As covered in a previous blog post, kids need to get outside. There has been a dramatic decline in outdoor activity since the pandemic began. Short-sightedness, or myopia, is a common eye condition that causes distant objects to appear blurred. Studies suggest that it is becoming more prevalent worldwide. In parts of East and South-East Asia 70–90% of young adults have myopia. Spending more time outdoors reduces the risk of developing myopia. Since children have been restricted from going outside over the past few years it’s important to make sure they get to experience some open spaces. In addition spending time outdoors decreases the risk of vitamin D deficiency. (Make sure to use sun protection of course, especially in sunnier times and climes).
Not all kids have had the same access to the outdoors. Children living in a house versus an apartment meant some kids had easier access to front or back yards for outdoor play and physical activity. For those kids who have been cooped up indoors it’s time to make a special effort to do things outdoors.

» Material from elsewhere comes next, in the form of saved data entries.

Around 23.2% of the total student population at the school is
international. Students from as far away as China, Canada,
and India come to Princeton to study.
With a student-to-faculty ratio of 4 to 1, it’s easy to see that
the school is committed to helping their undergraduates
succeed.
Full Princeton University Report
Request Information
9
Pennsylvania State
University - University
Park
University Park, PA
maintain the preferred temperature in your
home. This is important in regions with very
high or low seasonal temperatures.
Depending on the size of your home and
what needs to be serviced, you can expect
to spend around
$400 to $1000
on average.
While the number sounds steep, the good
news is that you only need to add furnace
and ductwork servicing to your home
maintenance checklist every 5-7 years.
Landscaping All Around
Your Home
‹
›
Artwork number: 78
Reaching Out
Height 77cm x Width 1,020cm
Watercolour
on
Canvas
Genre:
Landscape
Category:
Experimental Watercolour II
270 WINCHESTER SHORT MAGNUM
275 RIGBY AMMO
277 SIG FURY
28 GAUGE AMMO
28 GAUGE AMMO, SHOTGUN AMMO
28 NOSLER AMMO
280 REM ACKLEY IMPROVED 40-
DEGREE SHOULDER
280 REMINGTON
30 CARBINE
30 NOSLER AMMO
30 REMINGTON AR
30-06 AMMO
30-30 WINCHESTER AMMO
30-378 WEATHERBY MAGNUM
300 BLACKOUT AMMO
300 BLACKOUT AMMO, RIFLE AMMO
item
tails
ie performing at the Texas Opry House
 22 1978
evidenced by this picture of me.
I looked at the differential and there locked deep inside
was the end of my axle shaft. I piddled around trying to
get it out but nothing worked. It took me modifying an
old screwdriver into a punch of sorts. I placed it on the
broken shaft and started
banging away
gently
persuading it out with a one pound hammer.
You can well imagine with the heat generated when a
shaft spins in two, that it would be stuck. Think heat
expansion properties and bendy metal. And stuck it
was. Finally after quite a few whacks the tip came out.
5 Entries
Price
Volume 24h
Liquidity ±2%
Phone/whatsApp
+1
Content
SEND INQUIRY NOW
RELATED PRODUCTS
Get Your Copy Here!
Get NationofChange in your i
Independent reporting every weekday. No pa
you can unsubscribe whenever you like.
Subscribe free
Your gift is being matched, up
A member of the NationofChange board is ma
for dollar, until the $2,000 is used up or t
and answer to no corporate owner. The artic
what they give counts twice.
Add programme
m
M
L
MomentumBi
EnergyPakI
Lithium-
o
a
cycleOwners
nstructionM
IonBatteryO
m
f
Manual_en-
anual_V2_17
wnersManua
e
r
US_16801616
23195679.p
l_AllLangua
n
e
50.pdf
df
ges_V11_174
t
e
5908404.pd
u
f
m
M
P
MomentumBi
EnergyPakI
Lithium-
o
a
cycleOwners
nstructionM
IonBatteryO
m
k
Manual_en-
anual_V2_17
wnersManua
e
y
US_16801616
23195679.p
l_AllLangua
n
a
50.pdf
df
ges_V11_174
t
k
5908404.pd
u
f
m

Suggestions for indoor activities that can be tried outdoors:
- Scavenger hunts
- Cooking
- Instead of dinner try a picnic.
- Board Games (weather permitting)
The Mayo Clinic also lists these low-risk ways to get outdoors more:
- Walking, running and hiking
- Rollerblading and biking
- Fishing and hunting
- Golfing
- Rock or ice climbing
- Kayaking, canoeing, diving, boating or sailing
- Winter sports like Skiing, Ice skating and sledding
- Fitness classes, held outside or virtually, that allow distance
Puppets to the rescue!
Younger children often relate more easily to toys and cartoon characters than to real people. A puppet represents a human being without being human. Therefore, they are an excellent vessel for therapy. One of the reasons puppets make such effective therapy tools is that they bring kids closer to reality even as they create distance from it. Kids often feel that they can say things to puppets that they cannot say to adults, even though the adult is the puppet master. Puppets can be presented to children as non-threatening helpers who will listen to them and not judge. In addition puppets can be a great way of empowering children who find it difficult to communicate their feelings by allowing them to control the puppet.
In the 1970s, pioneer drama therapist Eleanor Irwin and colleague Elaine Portner developed the Family Puppet Interview. This is a technique that uses a puppet-show format to diagnose psychological problems with children.

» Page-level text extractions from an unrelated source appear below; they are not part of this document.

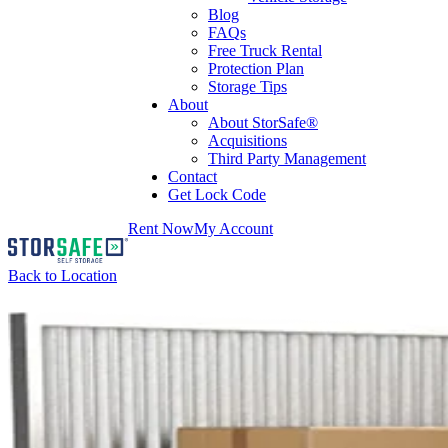
Blog
FAQs
Free Truck Rental
Protection Plan
Storage Tips
About
About StorSafe®
Acquisitions
Third Party Management
Contact
Get Lock Code
Rent Now
My Account
Back to Location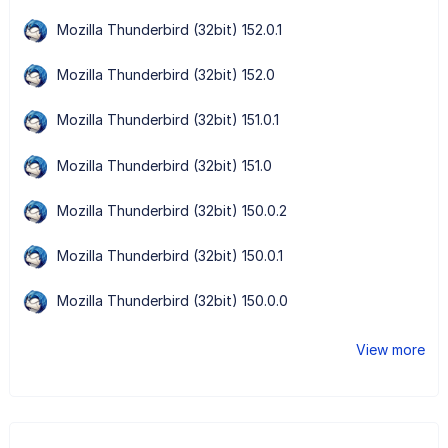
Mozilla Thunderbird (32bit) 152.0.1
Mozilla Thunderbird (32bit) 152.0
Mozilla Thunderbird (32bit) 151.0.1
Mozilla Thunderbird (32bit) 151.0
Mozilla Thunderbird (32bit) 150.0.2
Mozilla Thunderbird (32bit) 150.0.1
Mozilla Thunderbird (32bit) 150.0.0
View more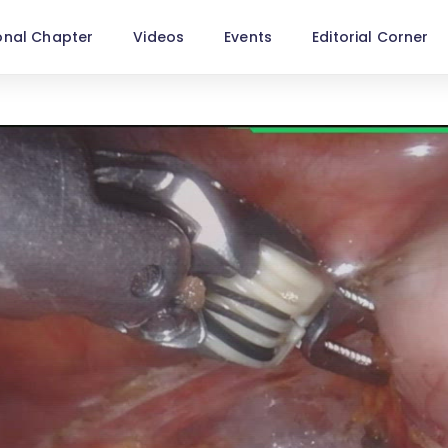
onal Chapter
Videos
Events
Editorial Corner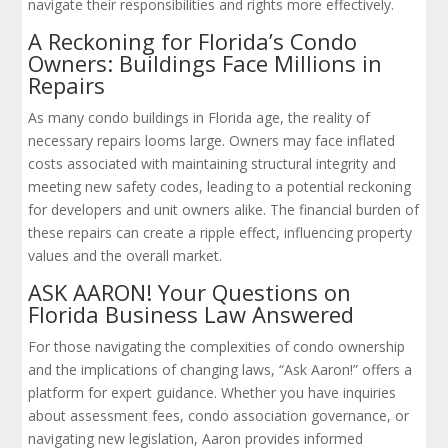
navigate their responsibilities and rights more effectively.
A Reckoning for Florida’s Condo
Owners: Buildings Face Millions in
Repairs
As many condo buildings in Florida age, the reality of
necessary repairs looms large. Owners may face inflated
costs associated with maintaining structural integrity and
meeting new safety codes, leading to a potential reckoning
for developers and unit owners alike. The financial burden of
these repairs can create a ripple effect, influencing property
values and the overall market.
ASK AARON! Your Questions on
Florida Business Law Answered
For those navigating the complexities of condo ownership
and the implications of changing laws, “Ask Aaron!” offers a
platform for expert guidance. Whether you have inquiries
about assessment fees, condo association governance, or
navigating new legislation, Aaron provides informed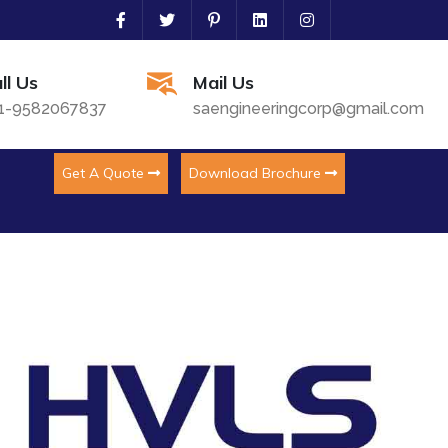
ll Us
Mail Us
1-9582067837
saengineeringcorp@gmail.com
Get A Quote
Download Brochure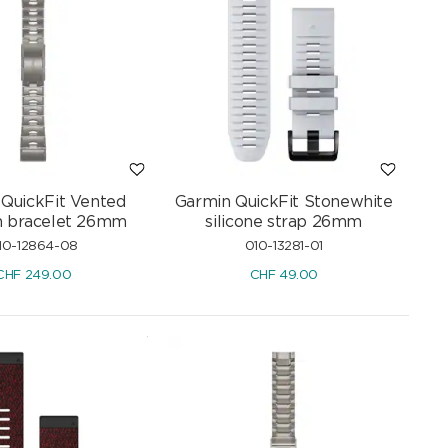
QuickFit Vented
Garmin QuickFit Stonewhite
m bracelet 26mm
silicone strap 26mm
10-12864-08
010-13281-01
CHF
249.00
CHF
49.00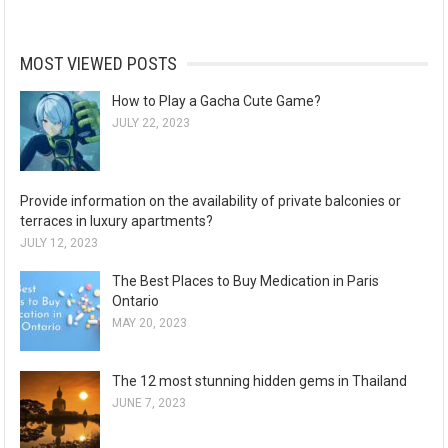
MOST VIEWED POSTS
How to Play a Gacha Cute Game?
JULY 22, 2023
Provide information on the availability of private balconies or
terraces in luxury apartments?
JULY 12, 2023
The Best Places to Buy Medication in Paris
Ontario
MAY 20, 2023
The 12 most stunning hidden gems in Thailand
JUNE 7, 2023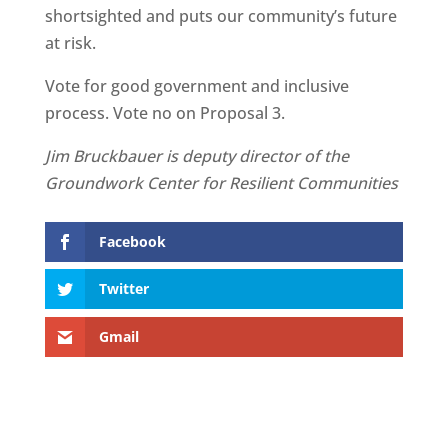
shortsighted and puts our community’s future
at risk.
Vote for good government and inclusive
process. Vote no on Proposal 3.
Jim Bruckbauer is deputy director of the
Groundwork Center for Resilient Communities
Facebook
Twitter
Gmail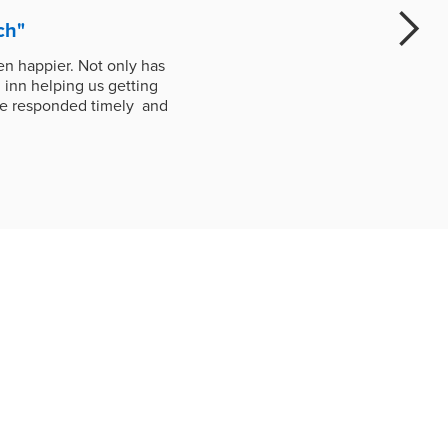
ch"
n happier. Not only has
 inn helping us getting
ave responded timely and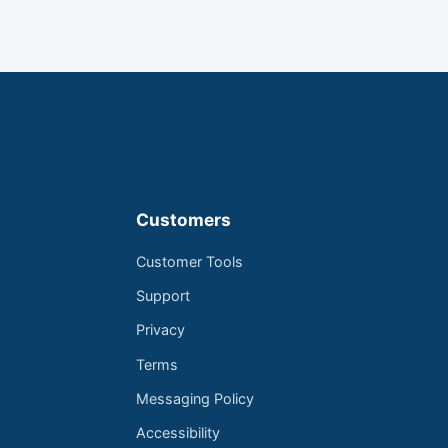
Customers
Customer Tools
Support
Privacy
Terms
Messaging Policy
Accessibility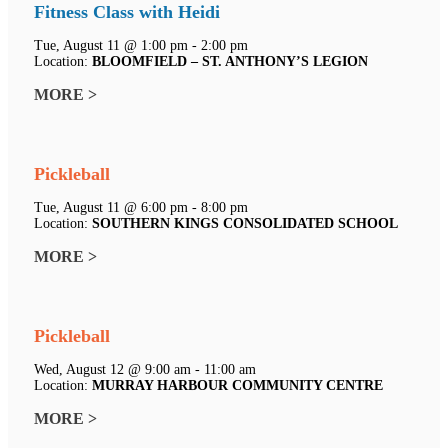
Fitness Class with Heidi
Tue, August 11 @ 1:00 pm - 2:00 pm
Location:
BLOOMFIELD – ST. ANTHONY’S LEGION
MORE >
Pickleball
Tue, August 11 @ 6:00 pm - 8:00 pm
Location:
SOUTHERN KINGS CONSOLIDATED SCHOOL
MORE >
Pickleball
Wed, August 12 @ 9:00 am - 11:00 am
Location:
MURRAY HARBOUR COMMUNITY CENTRE
MORE >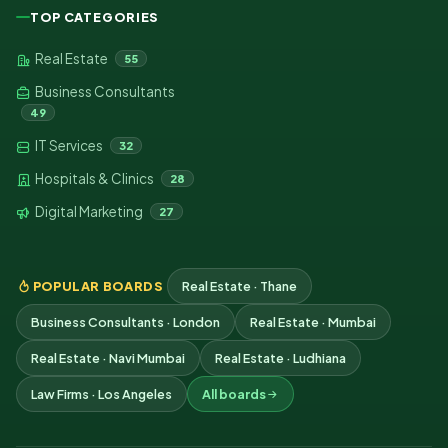
TOP CATEGORIES
Real Estate
55
Business Consultants
49
IT Services
32
Hospitals & Clinics
28
Digital Marketing
27
POPULAR BOARDS
Real Estate · Thane
Business Consultants · London
Real Estate · Mumbai
Real Estate · Navi Mumbai
Real Estate · Ludhiana
Law Firms · Los Angeles
All boards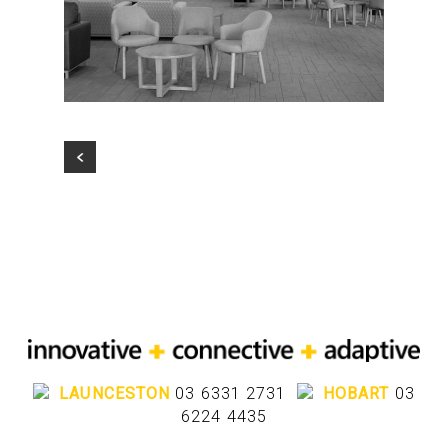
LAUNCESTON
03 6331 2731
HOBART
03
6224 4435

The structure is as follows:
STEP ONE: THE WARM UP
Introduce the puppets and observe the children’s reactions. Ask them to create their own story with the puppets they select. The story has to have a beginning, a middle and end, and has to be original. Kids are not allowed to retell a story they have heard or seen on TV etc… Also kids have to act out the story, rather than narrate it. They must be given time to develop their story too. Around 20 minutes is good depending on their age.
STEP TWO: THE SHOW
Children create a story and perform it for a counselor. (Without interruption)
STEP THREE: THE POST SHOW INTERVIEW
The counselor (or maybe a parent or relative) interviews the puppets and asks them questions about the story. The kids are still controlling the puppets and/or giving them voices. The puppets are allowed to speak to one another.

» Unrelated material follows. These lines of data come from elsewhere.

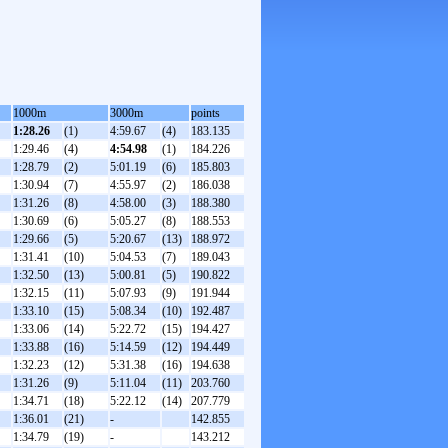
1000m
3000m
points
1:28.26
(1)
4:59.67
(4)
183.135
1:29.46
(4)
4:54.98
(1)
184.226
1:28.79
(2)
5:01.19
(6)
185.803
1:30.94
(7)
4:55.97
(2)
186.038
1:31.26
(8)
4:58.00
(3)
188.380
1:30.69
(6)
5:05.27
(8)
188.553
1:29.66
(5)
5:20.67
(13)
188.972
1:31.41
(10)
5:04.53
(7)
189.043
1:32.50
(13)
5:00.81
(5)
190.822
1:32.15
(11)
5:07.93
(9)
191.944
1:33.10
(15)
5:08.34
(10)
192.487
1:33.06
(14)
5:22.72
(15)
194.427
1:33.88
(16)
5:14.59
(12)
194.449
1:32.23
(12)
5:31.38
(16)
194.638
1:31.26
(9)
5:11.04
(11)
203.760
1:34.71
(18)
5:22.12
(14)
207.779
1:36.01
(21)
-
142.855
1:34.79
(19)
-
143.212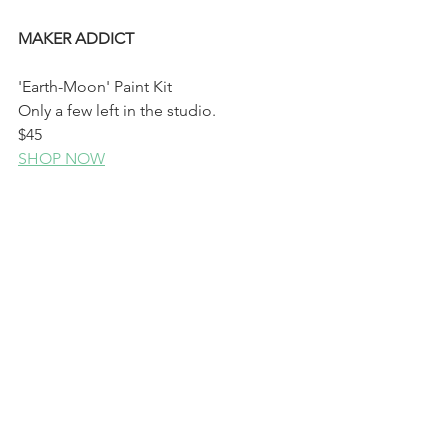
MAKER ADDICT 
'Earth-Moon' Paint Kit
Only a few left in the studio.
$45
SHOP NOW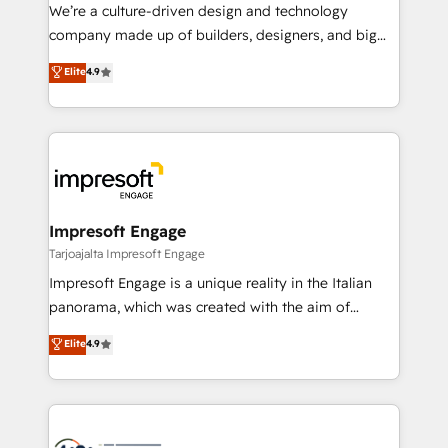
HubSpot導入・活用支援 顧客データの一元化から、
We’re a culture-driven design and technology
GTMの見える化・自動化まで。全Hub統合運用、デー
company made up of builders, designers, and big
タ品質設計、グループ横断のCRM統合に対応します。
thinkers. We blend strategy, design, and
Elite
4.9
2️⃣ AIエージェント組織構築 営業・マーケティング業務
development—always fueled by curiosity—to turn
の一部をAIが自律実行する組織への移行を設計・実装。
ideas, opportunities, and challenges into meaningful
Breeze・Claude等をHubSpotと連携させ、役割定義・
experiences. To us, technology is more than just
運用ルール・成果指標まで含めて設計します。 3️⃣ 全社
code; it’s about creating things that are useful, cool,
DX × AI推進のPMO伴走支援 複数部門をまたぐDX×AI変
and—most importantly—simple. That’s why we lean
革を、構想から実装・定着までPMOとして主導。「設
into bold ideas and shape them into thoughtful
定の代行ではなく、設計の責任」を引き受け、部門横断
products and strategies that actually make a
Impresoft Engage
の統合・浸透・変革管理を実行します。 ▸ CMS戦略設
difference.
Tarjoajalta Impresoft Engage
計・構築：リード獲得・CVR・SEOを前提にした情報設
Impresoft Engage is a unique reality in the Italian
計・導線設計・テンプレート設計をContent Hubで一体
panorama, which was created with the aim of
提供。 ▸ 既存CRM・MAからの移行支援：Salesforce・
putting Customer Experience at the center by
Marketo・Pardot等からの移行、カスタム設計、履歴
Elite
4.9
creating digital environments capable of integrating
データ移行と活用設計まで。 ▸ AEO対応：ChatGPT・
people, processes and data. We offer the best
Perplexity等のAI検索からの流入・引用を前提にコンテ
digital solutions on the market, ranging from CRM
ンツとサイト構造を最適化。 🏆 なぜ100incを選ぶの
processes and technologies to digital strategy, from
か？ ✓ HubSpot Eliteパートナー認定 ✓ HubSpotアワ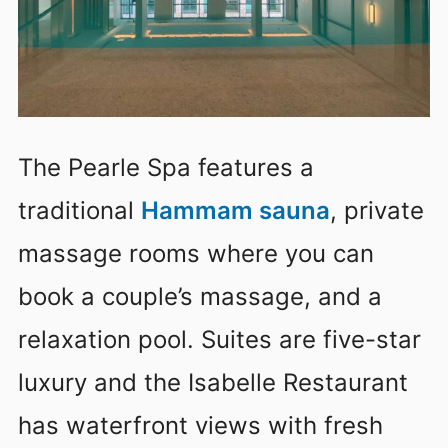
The Pearle Spa features a
traditional
Hammam sauna
, private
massage rooms where you can
book a couple’s massage, and a
relaxation pool. Suites are five-star
luxury and the Isabelle Restaurant
has waterfront views with fresh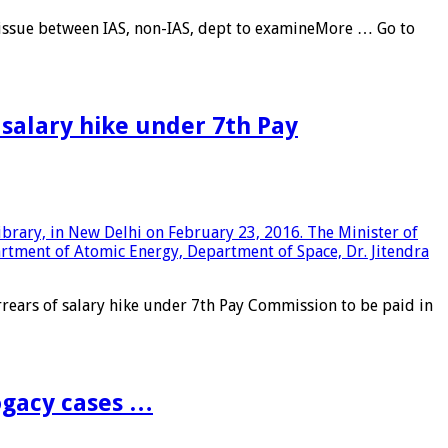
 issue between IAS, non-IAS, dept to examineMore … Go to
salary hike under 7th Pay
ars of salary hike under 7th Pay Commission to be paid in
ogacy cases …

STEP FOUR: FINAL DISCUSSION
The counselor breaks the metaphor and talks directly to the children, asking them to reflect on the story they created.
Apart from being great fun, this challenge is a great way to get an insight into any issues that may have been bothering children during and after the pandemic. Parents have been stressed too and children sense it, so they may be more open to articulating their emotions through puppets and other toys. Why not give some version of this a try? Ask your kids to put on a show for you. You may not get a resolution to a problem outside of a clinical setting but it’s a good way to have fun and bond with your child in an unusual, playful way.